%%

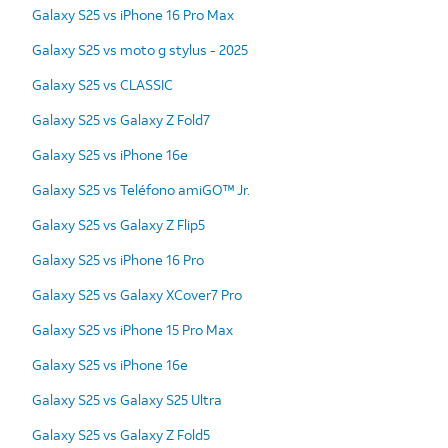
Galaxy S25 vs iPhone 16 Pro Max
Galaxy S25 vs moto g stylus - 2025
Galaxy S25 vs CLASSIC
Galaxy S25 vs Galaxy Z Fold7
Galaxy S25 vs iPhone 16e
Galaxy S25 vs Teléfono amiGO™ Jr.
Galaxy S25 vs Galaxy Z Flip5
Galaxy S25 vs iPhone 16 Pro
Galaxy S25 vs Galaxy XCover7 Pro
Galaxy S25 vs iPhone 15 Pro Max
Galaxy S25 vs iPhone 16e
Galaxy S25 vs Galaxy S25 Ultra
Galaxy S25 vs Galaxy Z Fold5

%%

Work task> At the line containing "Galaxy S25 vs Galaxy S25 Ultra", start copying. Continue exactly through the final line of the entries above and stop there.

Answer>
Galaxy S25 vs Galaxy S25 Ultra
Galaxy S25 vs Galaxy Z Fold5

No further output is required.